I dati sull’occupazione confermano “il trend positivo in termini quantitativi” ma “in termini qualitativi siamo in presenza, invece, di un continuo e forte aumento dell`occupazione temporanea”. E’ quanto dichiara il segretario confederale della Uil Guglielmo Loy commentanto i numeri diffusi dall’Istat.
“La combinazione dei dati statistici e amministrativi sull`andamento occupazionale nel IV trimestre 2017 conferma il trend positivo in termini quantitativi. Ciò si riscontra sia con la più marcata variazione tendenziale degli occupati dell`1,2%, sia con la più lieve ma comunque presente variazione congiunturale dello 0,1% – rileva Loy – A trainare tale aumento è soprattutto l`occupazione dipendente, il settore dei servizi e, a livello di target di età dei lavoratori, gli over 50. Altro elemento positivo è la forte riduzione delle persone in cerca di occupazione (-7,8% rispetto allo stesso trimestre del 2016)”.
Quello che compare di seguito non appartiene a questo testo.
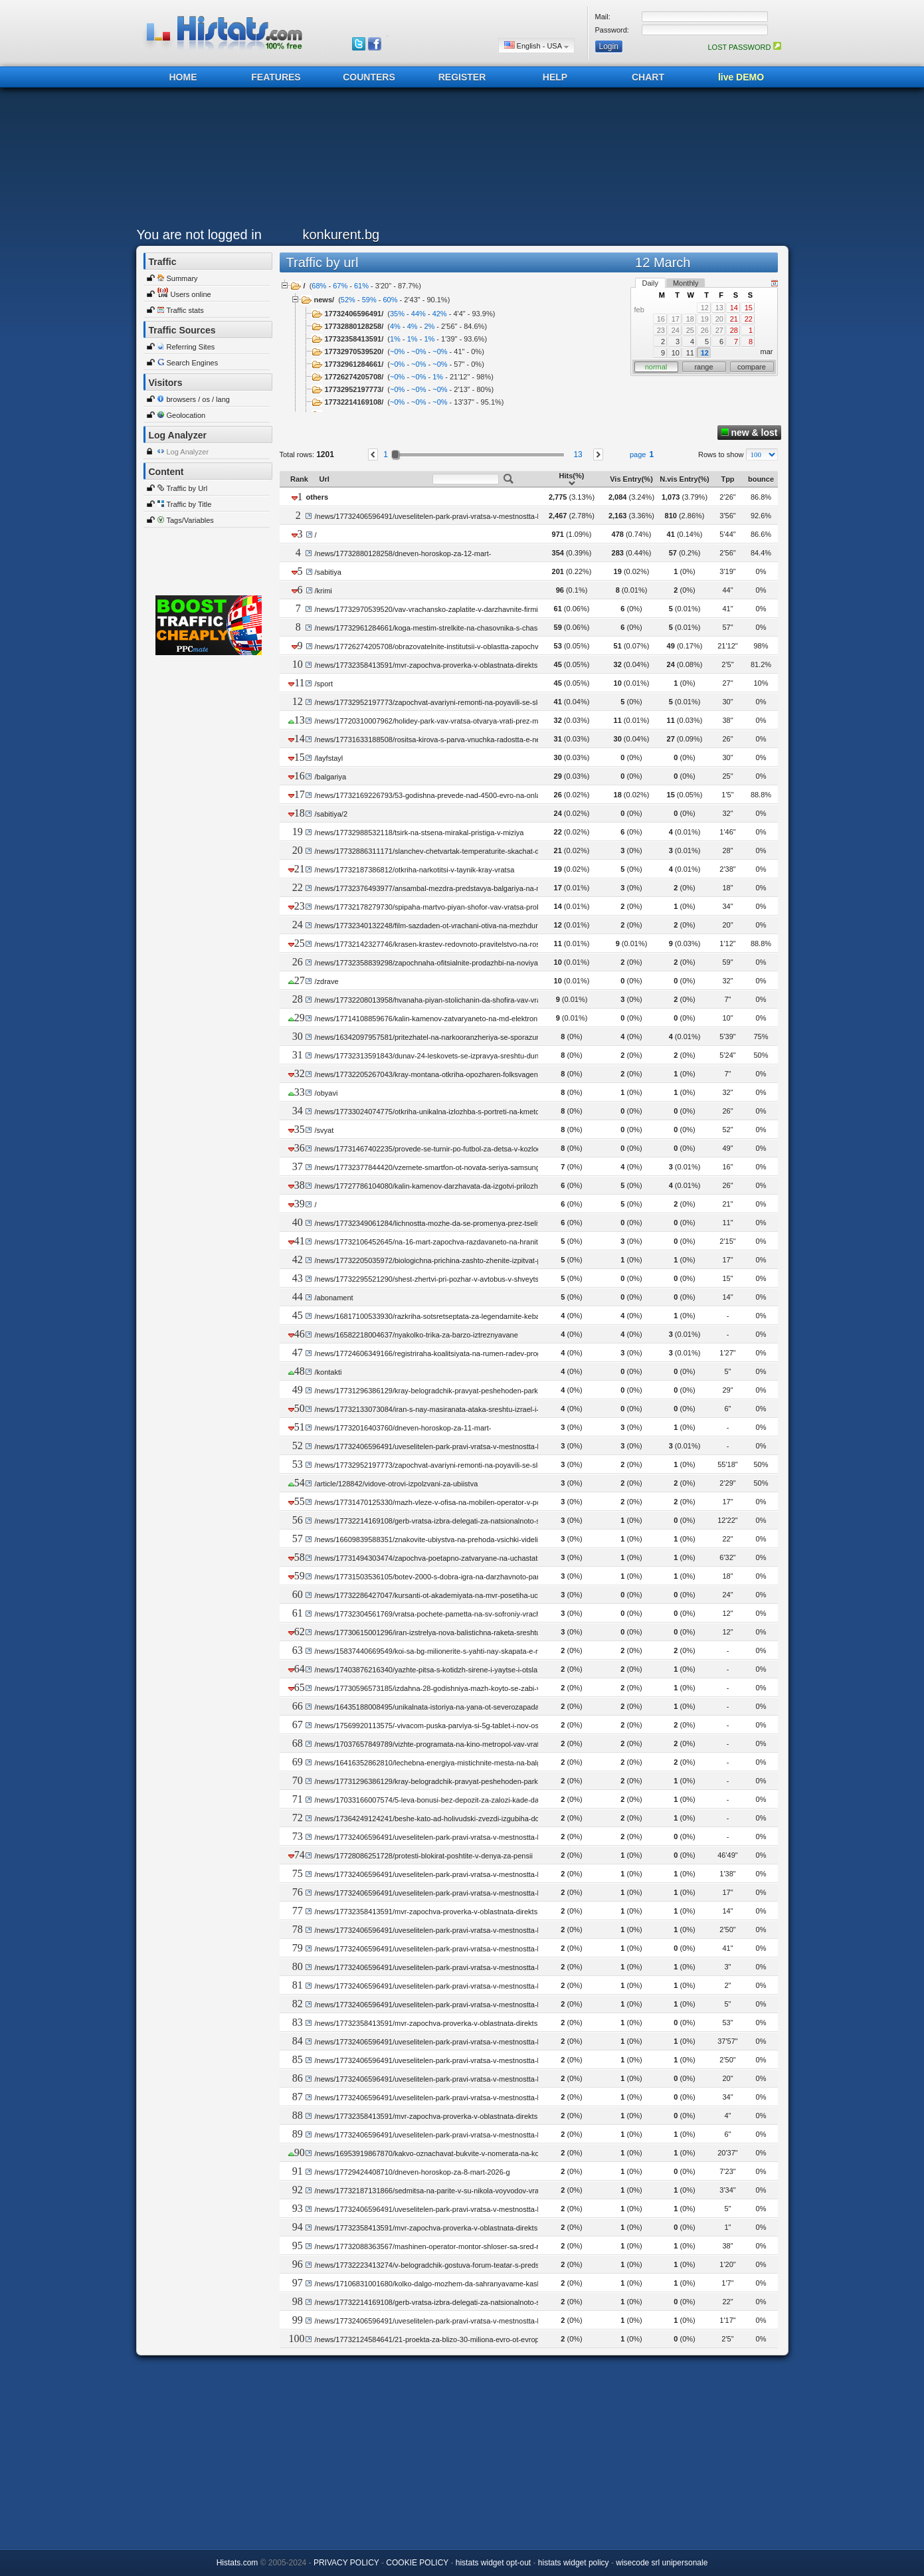 This screenshot has width=924, height=2576. Describe the element at coordinates (727, 479) in the screenshot. I see `Tpp` at that location.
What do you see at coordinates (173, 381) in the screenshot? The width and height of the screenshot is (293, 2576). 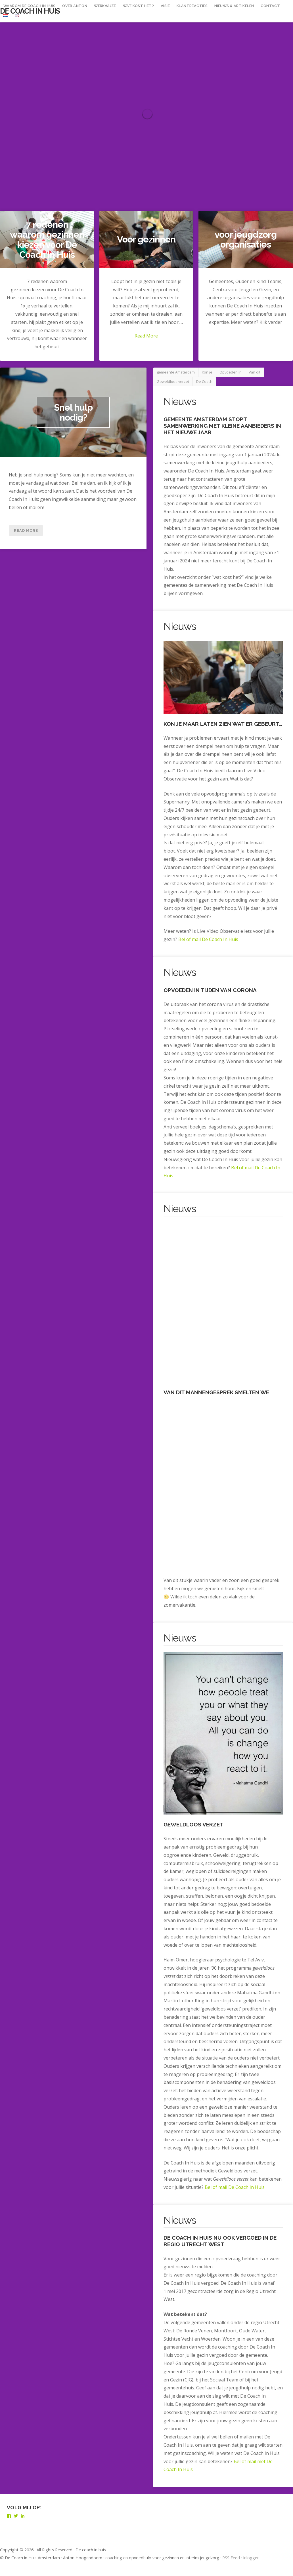 I see `Geweldloos verzet` at bounding box center [173, 381].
“In termini qualitativi siamo in presenza, invece, di un continuo e forte aumento dell`occupazione temporanea – prosegue – che si evidenzia non solo dal punto di vista statistico, ma anche dai dati amministrativi provenienti dalle comunicazioni obbligatorie e Inps”.
“Ribadiamo la necessità di adottare politiche strutturali, anche attraverso una modifica normativa sui contratti a termine, volte ad un aumento dell`occupazione stabile – conclude il Segretario confederale della Uil – sia attraverso aumenti dei costi dei contratti temporanei, sia con riduzione del costo del lavoro sul tempo indeterminato. A ciò deve aggiungersi un maggior investimento in politiche attive in termini di risorse e di azioni volte a contrastare la disoccupazione, soprattutto di lunga durata, a permettere la qualificazione e riqualificazione delle lavoratrici e lavoratori, nonché a ridurre i tempi delle fasi transizionali di lavoro”.